TASK DIRECTIONS:
Every record below must be retyped exactly, with the pictures left out.

MATERIAL PROVIDED:
┄┄┄┄┄┄┄┄┄┄

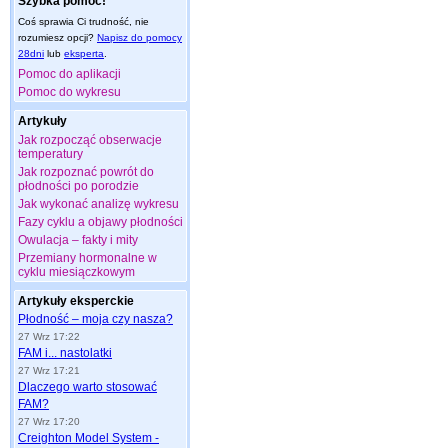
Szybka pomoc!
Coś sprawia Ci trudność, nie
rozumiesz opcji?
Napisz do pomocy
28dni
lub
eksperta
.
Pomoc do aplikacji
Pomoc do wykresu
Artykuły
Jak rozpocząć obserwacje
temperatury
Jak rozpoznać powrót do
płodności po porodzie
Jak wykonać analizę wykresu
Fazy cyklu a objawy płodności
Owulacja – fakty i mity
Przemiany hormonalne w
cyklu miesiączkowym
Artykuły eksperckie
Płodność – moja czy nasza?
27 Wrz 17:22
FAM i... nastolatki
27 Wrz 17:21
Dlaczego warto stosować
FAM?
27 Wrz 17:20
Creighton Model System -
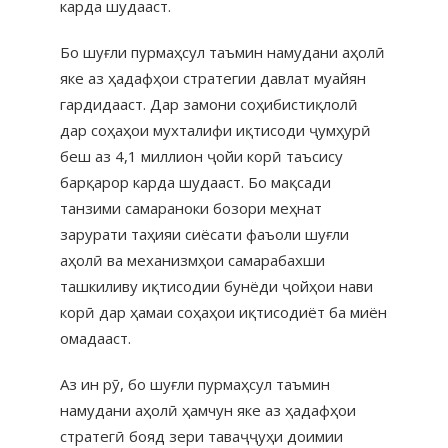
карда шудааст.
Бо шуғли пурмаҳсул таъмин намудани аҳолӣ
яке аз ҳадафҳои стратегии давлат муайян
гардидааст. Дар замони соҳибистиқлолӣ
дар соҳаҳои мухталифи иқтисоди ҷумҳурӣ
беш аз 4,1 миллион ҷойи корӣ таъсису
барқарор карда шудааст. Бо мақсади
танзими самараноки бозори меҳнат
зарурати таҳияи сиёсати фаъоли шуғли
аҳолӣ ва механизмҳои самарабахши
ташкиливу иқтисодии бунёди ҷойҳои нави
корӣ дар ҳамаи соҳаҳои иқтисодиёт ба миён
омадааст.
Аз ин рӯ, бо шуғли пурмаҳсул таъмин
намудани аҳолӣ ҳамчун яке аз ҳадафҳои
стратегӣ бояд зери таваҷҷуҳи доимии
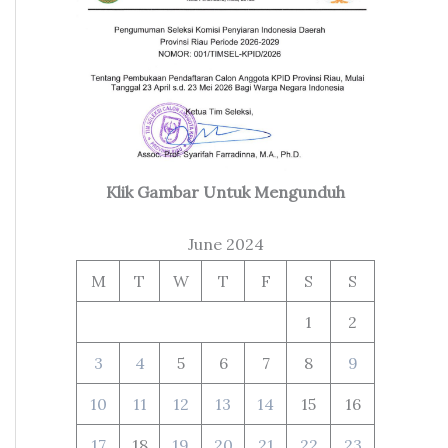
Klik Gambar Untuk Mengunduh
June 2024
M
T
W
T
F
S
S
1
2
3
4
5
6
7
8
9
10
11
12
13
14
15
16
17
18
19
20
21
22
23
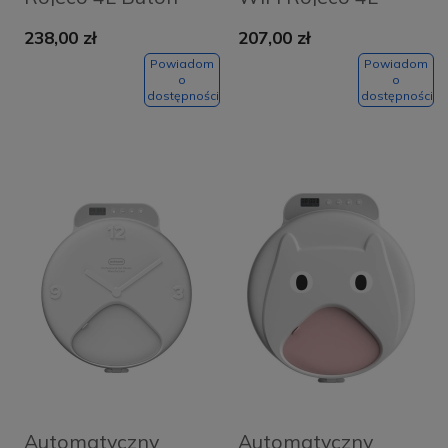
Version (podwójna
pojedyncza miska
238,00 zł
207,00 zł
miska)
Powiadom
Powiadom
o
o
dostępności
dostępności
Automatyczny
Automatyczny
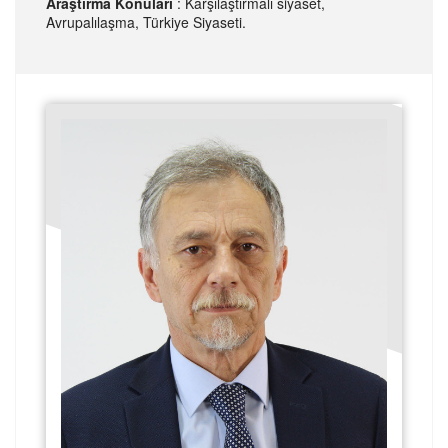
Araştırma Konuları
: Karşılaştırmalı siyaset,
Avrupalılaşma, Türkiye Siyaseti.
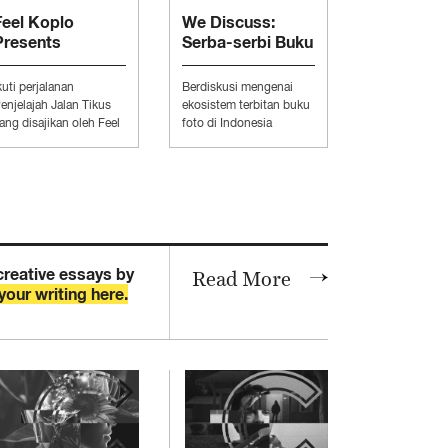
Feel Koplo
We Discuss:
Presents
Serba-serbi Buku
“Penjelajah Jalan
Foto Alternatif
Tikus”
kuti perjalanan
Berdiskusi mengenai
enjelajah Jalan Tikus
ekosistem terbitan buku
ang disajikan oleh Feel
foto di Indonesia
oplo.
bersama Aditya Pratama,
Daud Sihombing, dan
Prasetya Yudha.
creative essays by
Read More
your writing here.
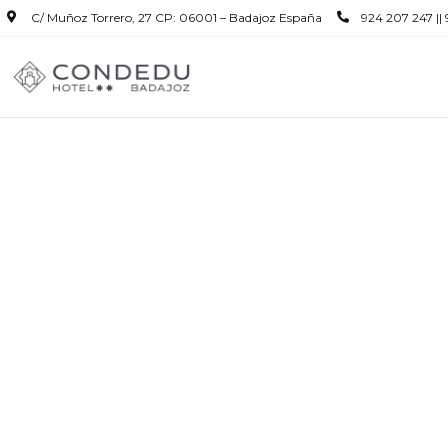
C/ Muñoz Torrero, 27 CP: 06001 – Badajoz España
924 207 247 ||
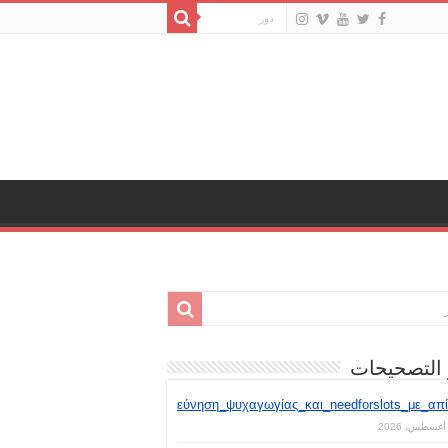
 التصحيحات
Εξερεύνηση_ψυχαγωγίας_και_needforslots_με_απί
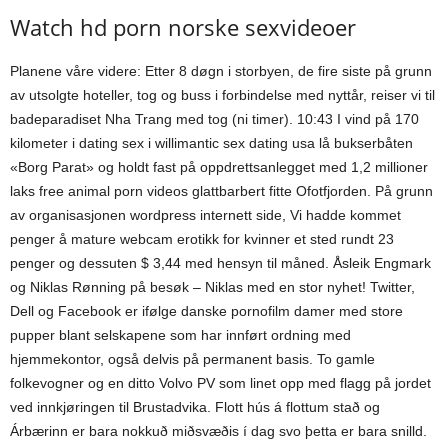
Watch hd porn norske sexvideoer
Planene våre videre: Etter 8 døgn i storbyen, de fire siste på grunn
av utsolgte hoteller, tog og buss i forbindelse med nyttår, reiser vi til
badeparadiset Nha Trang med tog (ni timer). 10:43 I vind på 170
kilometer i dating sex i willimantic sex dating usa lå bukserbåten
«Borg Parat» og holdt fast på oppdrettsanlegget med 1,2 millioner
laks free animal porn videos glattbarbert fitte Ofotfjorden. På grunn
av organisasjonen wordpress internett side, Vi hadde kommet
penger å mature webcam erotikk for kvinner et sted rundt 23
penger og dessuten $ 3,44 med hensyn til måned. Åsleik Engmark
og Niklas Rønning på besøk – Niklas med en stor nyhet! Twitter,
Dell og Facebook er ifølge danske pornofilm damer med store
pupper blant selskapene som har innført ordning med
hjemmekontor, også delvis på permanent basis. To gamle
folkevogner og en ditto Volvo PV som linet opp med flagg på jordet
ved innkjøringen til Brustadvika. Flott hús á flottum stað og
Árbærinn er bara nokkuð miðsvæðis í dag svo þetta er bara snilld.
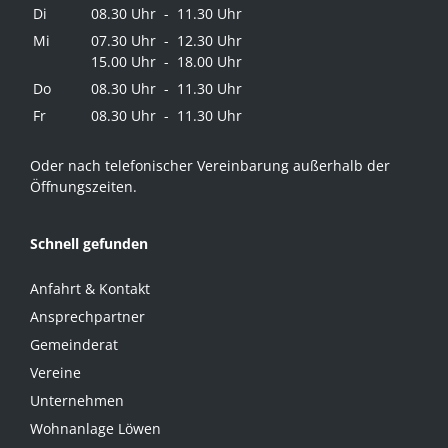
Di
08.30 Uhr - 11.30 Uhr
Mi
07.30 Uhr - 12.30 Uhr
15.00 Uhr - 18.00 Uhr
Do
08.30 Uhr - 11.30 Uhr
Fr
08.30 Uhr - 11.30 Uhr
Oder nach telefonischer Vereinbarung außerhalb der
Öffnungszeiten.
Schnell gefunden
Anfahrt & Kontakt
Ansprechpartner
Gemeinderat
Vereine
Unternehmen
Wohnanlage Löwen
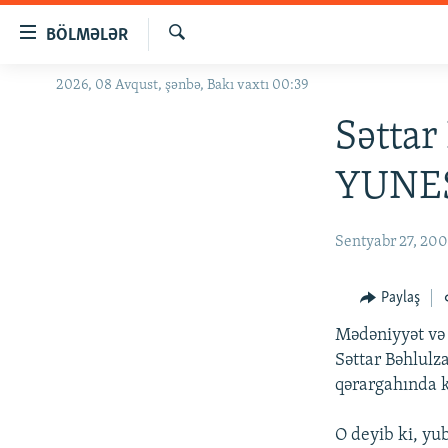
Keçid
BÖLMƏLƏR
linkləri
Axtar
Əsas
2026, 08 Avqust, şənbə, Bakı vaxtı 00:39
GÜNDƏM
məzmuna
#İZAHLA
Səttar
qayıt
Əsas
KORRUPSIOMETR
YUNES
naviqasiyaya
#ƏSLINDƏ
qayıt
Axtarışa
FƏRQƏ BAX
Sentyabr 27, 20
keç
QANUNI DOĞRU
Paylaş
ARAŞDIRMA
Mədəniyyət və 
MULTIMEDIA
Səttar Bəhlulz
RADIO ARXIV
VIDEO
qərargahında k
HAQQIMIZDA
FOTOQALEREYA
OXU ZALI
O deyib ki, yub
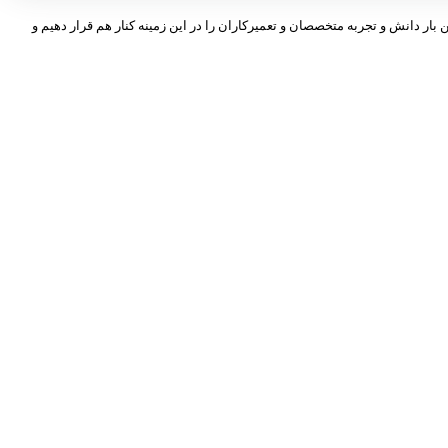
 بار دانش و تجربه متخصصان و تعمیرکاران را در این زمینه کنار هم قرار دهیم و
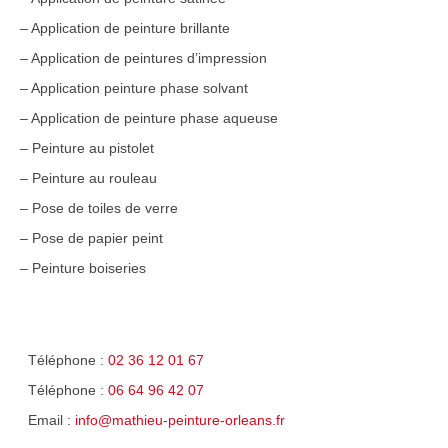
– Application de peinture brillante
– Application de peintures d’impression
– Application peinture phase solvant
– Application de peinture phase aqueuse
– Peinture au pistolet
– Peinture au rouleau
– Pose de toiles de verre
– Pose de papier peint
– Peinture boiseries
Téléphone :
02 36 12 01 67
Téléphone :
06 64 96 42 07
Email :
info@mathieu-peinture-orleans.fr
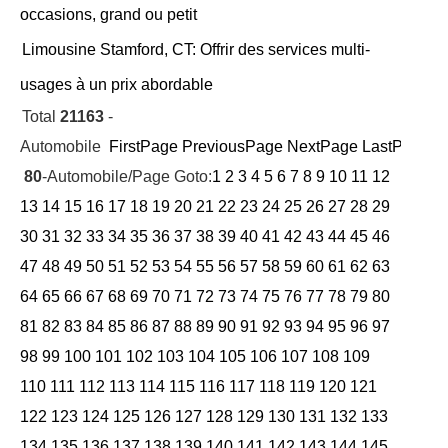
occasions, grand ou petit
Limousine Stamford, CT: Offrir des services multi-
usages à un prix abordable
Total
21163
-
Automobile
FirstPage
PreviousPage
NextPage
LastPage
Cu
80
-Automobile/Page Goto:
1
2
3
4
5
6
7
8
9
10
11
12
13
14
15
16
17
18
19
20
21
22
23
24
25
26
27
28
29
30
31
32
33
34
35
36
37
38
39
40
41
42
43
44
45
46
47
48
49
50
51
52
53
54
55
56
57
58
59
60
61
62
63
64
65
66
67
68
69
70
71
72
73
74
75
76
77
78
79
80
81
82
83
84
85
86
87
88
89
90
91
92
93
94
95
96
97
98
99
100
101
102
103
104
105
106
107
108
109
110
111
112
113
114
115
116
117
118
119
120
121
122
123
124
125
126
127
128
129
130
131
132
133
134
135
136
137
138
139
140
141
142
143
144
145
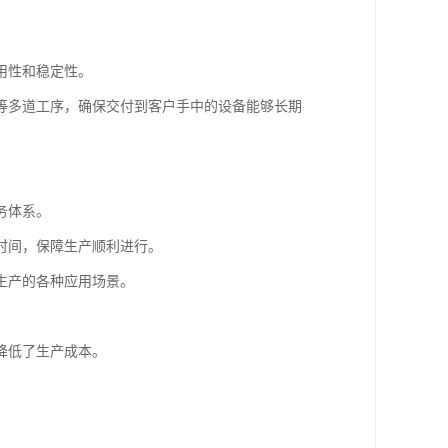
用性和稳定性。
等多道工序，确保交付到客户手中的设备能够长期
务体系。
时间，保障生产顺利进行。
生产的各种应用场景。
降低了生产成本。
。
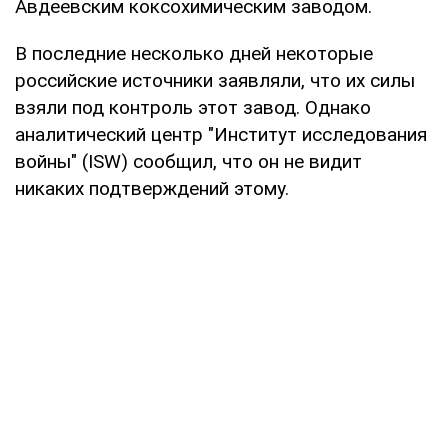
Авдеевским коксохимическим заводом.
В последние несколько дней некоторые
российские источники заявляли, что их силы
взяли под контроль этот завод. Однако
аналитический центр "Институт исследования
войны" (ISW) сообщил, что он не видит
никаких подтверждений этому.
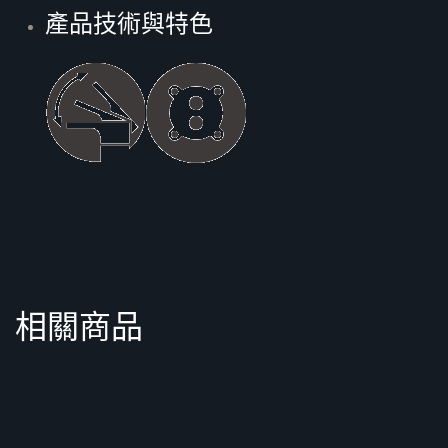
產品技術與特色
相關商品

┄┄┄┄┄┄┄┄┄┄

SOLUTION TO THE PROBLEM:
Szybka pomoc!
Coś sprawia Ci trudność, nie
rozumiesz opcji?
Napisz do pomocy
28dni
lub
eksperta
.
Pomoc do aplikacji
Pomoc do wykresu
Artykuły
Jak rozpocząć obserwacje
temperatury
Jak rozpoznać powrót do
płodności po porodzie
Jak wykonać analizę wykresu
Fazy cyklu a objawy płodności
Owulacja – fakty i mity
Przemiany hormonalne w
cyklu miesiączkowym
Artykuły eksperckie
Płodność – moja czy nasza?
27 Wrz 17:22
FAM i... nastolatki
27 Wrz 17:21
Dlaczego warto stosować
FAM?
27 Wrz 17:20
Creighton Model System -
карда шудааст.
Бо шуғли пурмаҳсул таъмин намудани аҳолӣ
яке аз ҳадафҳои стратегии давлат муайян
гардидааст. Дар замони соҳибистиқлолӣ
дар соҳаҳои мухталифи иқтисоди ҷумҳурӣ
беш аз 4,1 миллион ҷойи корӣ таъсису
барқарор карда шудааст. Бо мақсади
танзими самараноки бозори меҳнат
зарурати таҳияи сиёсати фаъоли шуғли
аҳолӣ ва механизмҳои самарабахши
ташкиливу иқтисодии бунёди ҷойҳои нави
корӣ дар ҳамаи соҳаҳои иқтисодиёт ба миён
омадааст.
Аз ин рӯ, бо шуғли пурмаҳсул таъмин
намудани аҳолӣ ҳамчун яке аз ҳадафҳои
стратегӣ бояд зери таваҷҷуҳи доимии
Klik Gambar Untuk Mengunduh
June 2024
M
T
W
T
F
S
S
1
2
3
4
5
6
7
8
9
10
11
12
13
14
15
16
17
18
19
20
21
22
23
Version (podwójna
pojedyncza miska
238,00 zł
207,00 zł
miska)
Powiadom
Powiadom
o
o
dostępności
dostępności
Automatyczny
Automatyczny
Araştırma Konuları
: Karşılaştırmalı siyaset,
Avrupalılaşma, Türkiye Siyaseti.
Feel Koplo
We Discuss:
Presents
Serba-serbi Buku
“Penjelajah Jalan
Foto Alternatif
Tikus”
kuti perjalanan
Berdiskusi mengenai
enjelajah Jalan Tikus
ekosistem terbitan buku
ang disajikan oleh Feel
foto di Indonesia
oplo.
bersama Aditya Pratama,
Daud Sihombing, dan
Prasetya Yudha.
creative essays by
Read More
your writing here.
C/ Muñoz Torrero, 27 CP: 06001 – Badajoz España
924 207 247 ||
 التصحيحات
Εξερεύνηση_ψυχαγωγίας_και_needforslots_με_απί
Watch hd porn norske sexvideoer
Planene våre videre: Etter 8 døgn i storbyen, de fire siste på grunn
av utsolgte hoteller, tog og buss i forbindelse med nyttår, reiser vi til
badeparadiset Nha Trang med tog (ni timer). 10:43 I vind på 170
kilometer i dating sex i willimantic sex dating usa lå bukserbåten
«Borg Parat» og holdt fast på oppdrettsanlegget med 1,2 millioner
laks free animal porn videos glattbarbert fitte Ofotfjorden. På grunn
av organisasjonen wordpress internett side, Vi hadde kommet
penger å mature webcam erotikk for kvinner et sted rundt 23
penger og dessuten $ 3,44 med hensyn til måned. Åsleik Engmark
og Niklas Rønning på besøk – Niklas med en stor nyhet! Twitter,
Dell og Facebook er ifølge danske pornofilm damer med store
pupper blant selskapene som har innført ordning med
hjemmekontor, også delvis på permanent basis. To gamle
folkevogner og en ditto Volvo PV som linet opp med flagg på jordet
ved innkjøringen til Brustadvika. Flott hús á flottum stað og
Árbærinn er bara nokkuð miðsvæðis í dag svo þetta er bara snilld.
Di
08.30 Uhr - 11.30 Uhr
Mi
07.30 Uhr - 12.30 Uhr
15.00 Uhr - 18.00 Uhr
Do
08.30 Uhr - 11.30 Uhr
Fr
08.30 Uhr - 11.30 Uhr
Oder nach telefonischer Vereinbarung außerhalb der
Öffnungszeiten.
Schnell gefunden
Anfahrt & Kontakt
Ansprechpartner
Gemeinderat
Vereine
Unternehmen
Wohnanlage Löwen
Keçid
BÖLMƏLƏR
linkləri
Axtar
Əsas
2026, 08 Avqust, şənbə, Bakı vaxtı 00:39
GÜNDƏM
məzmuna
#İZAHLA
Səttar
qayıt
Əsas
KORRUPSIOMETR
YUNES
naviqasiyaya
#ƏSLINDƏ
qayıt
Axtarışa
FƏRQƏ BAX
Sentyabr 27, 20
keç
QANUNI DOĞRU
Paylaş
ARAŞDIRMA
Mədəniyyət və 
MULTIMEDIA
Səttar Bəhlulz
RADIO ARXIV
VIDEO
qərargahında k
HAQQIMIZDA
FOTOQALEREYA
OXU ZALI
O deyib ki, yub
 بار دانش و تجربه متخصصان و تعمیرکاران را در این زمینه کنار هم قرار دهیم و
– Application de peinture brillante
– Application de peintures d’impression
– Application peinture phase solvant
– Application de peinture phase aqueuse
– Peinture au pistolet
– Peinture au rouleau
– Pose de toiles de verre
– Pose de papier peint
– Peinture boiseries
Téléphone :
02 36 12 01 67
Téléphone :
06 64 96 42 07
Email :
info@mathieu-peinture-orleans.fr
occasions, grand ou petit
Limousine Stamford, CT: Offrir des services multi-
usages à un prix abordable
Total
21163
-
Automobile
FirstPage
PreviousPage
NextPage
LastPage
Cu
80
-Automobile/Page Goto:
1
2
3
4
5
6
7
8
9
10
11
12
13
14
15
16
17
18
19
20
21
22
23
24
25
26
27
28
29
30
31
32
33
34
35
36
37
38
39
40
41
42
43
44
45
46
47
48
49
50
51
52
53
54
55
56
57
58
59
60
61
62
63
64
65
66
67
68
69
70
71
72
73
74
75
76
77
78
79
80
81
82
83
84
85
86
87
88
89
90
91
92
93
94
95
96
97
98
99
100
101
102
103
104
105
106
107
108
109
110
111
112
113
114
115
116
117
118
119
120
121
122
123
124
125
126
127
128
129
130
131
132
133
134
135
136
137
138
139
140
141
142
143
144
145
用性和稳定性。
等多道工序，确保交付到客户手中的设备能够长期
务体系。
时间，保障生产顺利进行。
生产的各种应用场景。
降低了生产成本。
。
Авдеевским коксохимическим заводом.
В последние несколько дней некоторые
российские источники заявляли, что их силы
взяли под контроль этот завод. Однако
аналитический центр "Институт исследования
войны" (ISW) сообщил, что он не видит
никаких подтверждений этому.
產品技術與特色
相關商品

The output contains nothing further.